Biohistorical approaches to “race” in the United States: Biological distances among African Americans, European Americans, and their ancestors

Posted in Anthropology, Articles, Media Archive, United States on 2011-04-26 22:11Z by Steven

Biohistorical approaches to “race” in the United States: Biological distances among African Americans, European Americans, and their ancestors

American Journal of Physical Anthropology
Special Issue: Race Reconciled: How Biological Anthropologists View Human Variation
Volume 139, Issue 1 (May 2009)
pages 58-67
DOI: 10.1002/ajpa.20961

Heather J.H. Edgar, Research Assistant Professor of Anthropology and Curator of Human Osteology, Maxwell Museum of Anthropology
University of New Mexico, Albuquerque

Author’s: Note: This study explores the effects of cultural concepts of race on changes in subpopulations in the United States. While some aspects of biology may correlate with cultural constructions of race, use of the term “race” here does not imply its biological validity under any definition. When not otherwise indicated, the words “race” or “racial” are used in this article to describe social categories.

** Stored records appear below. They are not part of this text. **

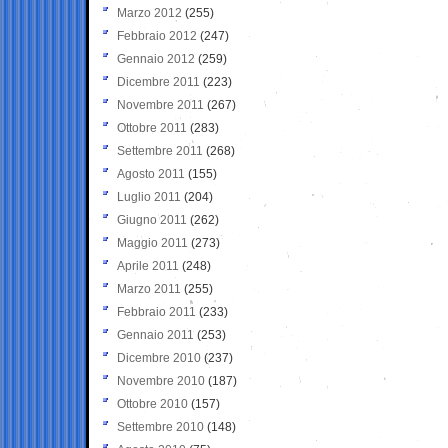
Marzo 2012
(255)
Febbraio 2012
(247)
Gennaio 2012
(259)
Dicembre 2011
(223)
Novembre 2011
(267)
Ottobre 2011
(283)
Settembre 2011
(268)
Agosto 2011
(155)
Luglio 2011
(204)
Giugno 2011
(262)
Maggio 2011
(273)
Aprile 2011
(248)
Marzo 2011
(255)
Febbraio 2011
(233)
Gennaio 2011
(253)
Dicembre 2010
(237)
Novembre 2010
(187)
Ottobre 2010
(157)
Settembre 2010
(148)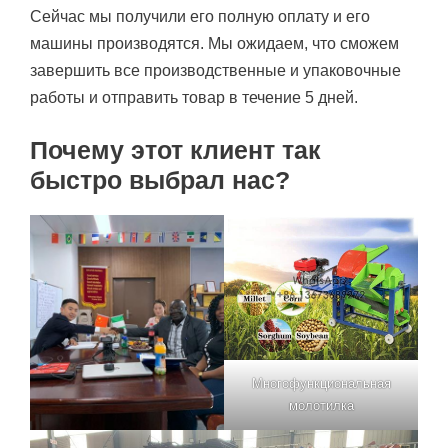
Сейчас мы получили его полную оплату и его
машины производятся. Мы ожидаем, что сможем
завершить все производственные и упаковочные
работы и отправить товар в течение 5 дней.
Почему этот клиент так
быстро выбрал нас?
Многофункциональная
молотилка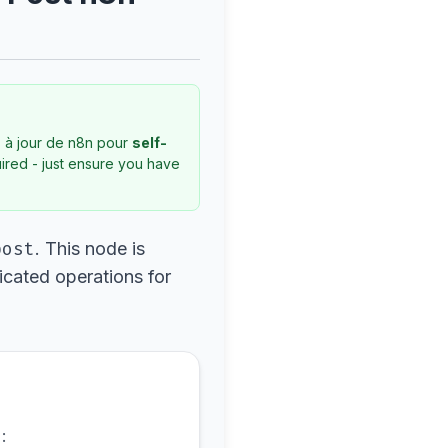
s à jour de n8n pour
self-
quired - just ensure you have
post
. This node is
icated operations for
:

Folk taxonomies of race are the categorizations used by people in their everyday judgments concerning the persons around them. As cultural traditions, folk taxonomies may shape gene flow so that it is unequal among groups sharing geography. The history of the United States is one of disparate people being brought together from around the globe, and provides a natural experiment for exploring the relationship between culture and gene flow. The biohistories of African Americans and European Americans were compared to examine whether population histories are shaped by culture when geography and language are shared. Dental morphological data were used to indicate phenotypic similarity, allowing diachronic change through United States history to be considered. Samples represented contemporary and historic African Americans and European Americans and their West African and European ancestral populations (N = 1445). Modified Mahalanobis’ D2 and Mean Measure of Divergence statistics examined how biological distances change through time among the samples. Results suggest the social acceptance for mating between descendents of Western Europeans and Eastern and Southern European migrants to the United States produced relatively rapid gene flow between the groups. Although African Americans have been in the United States much longer than most Eastern and Southern Europeans, social barriers have been historically stronger between them and European Americans. These results indicate that gene flow is in part shaped by cultural factors such as folk taxonomies of race, and have implications for understanding contemporary human variation, relationships among prehistoric populations, and forensic anthropology.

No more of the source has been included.